> [Prompt]:
What is needed is an exact copy of the records below, without the pictures.

[Opening Study material section]

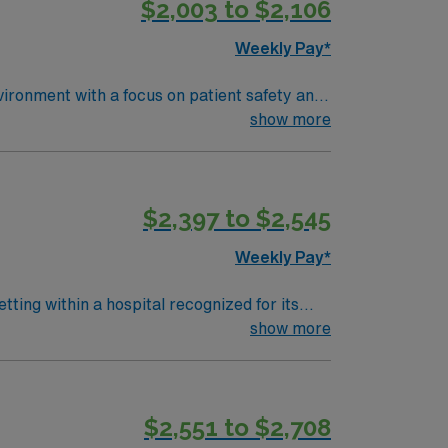
$2,003 to $2,106
pp for career management. As a publicly
Weekly Pay*
vironment with a focus on patient safety and
ysicians, and document in electronic medical
show more
active Illinois RN license, and Basic Life
itical thinking, teamwork, and adaptability
ealthcare offers excellent compensation,
$2,397 to $2,545
ance. Apply now to join this Travel
Weekly Pay*
ting within a hospital recognized for its
dures, maintain sterile technique, and
show more
on is required. Recommended skills include
$2,551 to $2,708
management. As a publicly traded company,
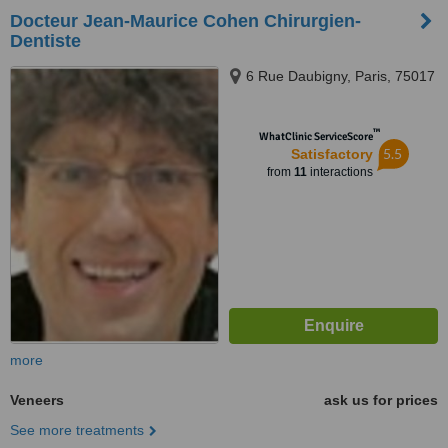
Docteur Jean-Maurice Cohen Chirurgien-
Dentiste
6 Rue Daubigny, Paris, 75017
™
WhatClinic ServiceScore
5.5
Satisfactory
from
11
interactions
more
Veneers
ask us for prices
See more treatments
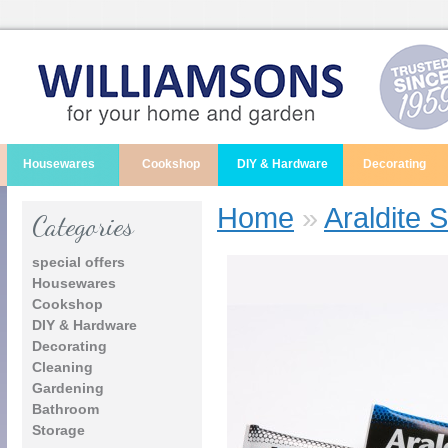
Housewares
Cookshop
DIY & Hardware
Decorating
Home
»
Araldite 
Categories
special offers
Housewares
Cookshop
DIY & Hardware
Decorating
Cleaning
Gardening
Bathroom
Storage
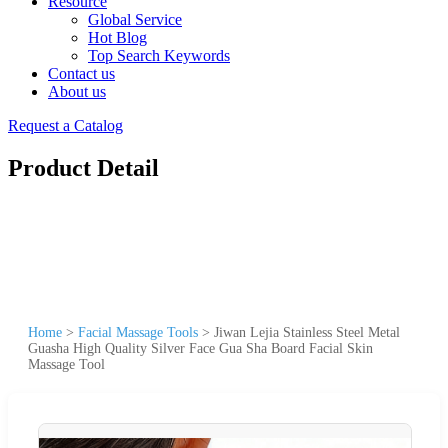
Resource
Global Service
Hot Blog
Top Search Keywords
Contact us
About us
Request a Catalog
Product Detail
Home
>
Facial Massage Tools
>
Jiwan Lejia Stainless Steel Metal
Guasha High Quality Silver Face Gua Sha Board Facial Skin
Massage Tool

[Closing Study material section]

> [Result of the task]:
$2,003 to $2,106
pp for career management. As a publicly
Weekly Pay*
vironment with a focus on patient safety and
ysicians, and document in electronic medical
show more
active Illinois RN license, and Basic Life
itical thinking, teamwork, and adaptability
ealthcare offers excellent compensation,
$2,397 to $2,545
ance. Apply now to join this Travel
Weekly Pay*
ting within a hospital recognized for its
dures, maintain sterile technique, and
show more
on is required. Recommended skills include
$2,551 to $2,708
management. As a publicly traded company,
Docteur Jean-Maurice Cohen Chirurgien-
Dentiste
6 Rue Daubigny, Paris, 75017
™
WhatClinic ServiceScore
5.5
Satisfactory
from
11
interactions
more
Veneers
ask us for prices
See more treatments
Housewares
Cookshop
DIY & Hardware
Decorating
Home
»
Araldite 
Categories
special offers
Housewares
Cookshop
DIY & Hardware
Decorating
Cleaning
Gardening
Bathroom
Storage
Resource
Global Service
Hot Blog
Top Search Keywords
Contact us
About us
Request a Catalog
Product Detail
Home
>
Facial Massage Tools
>
Jiwan Lejia Stainless Steel Metal
Guasha High Quality Silver Face Gua Sha Board Facial Skin
Massage Tool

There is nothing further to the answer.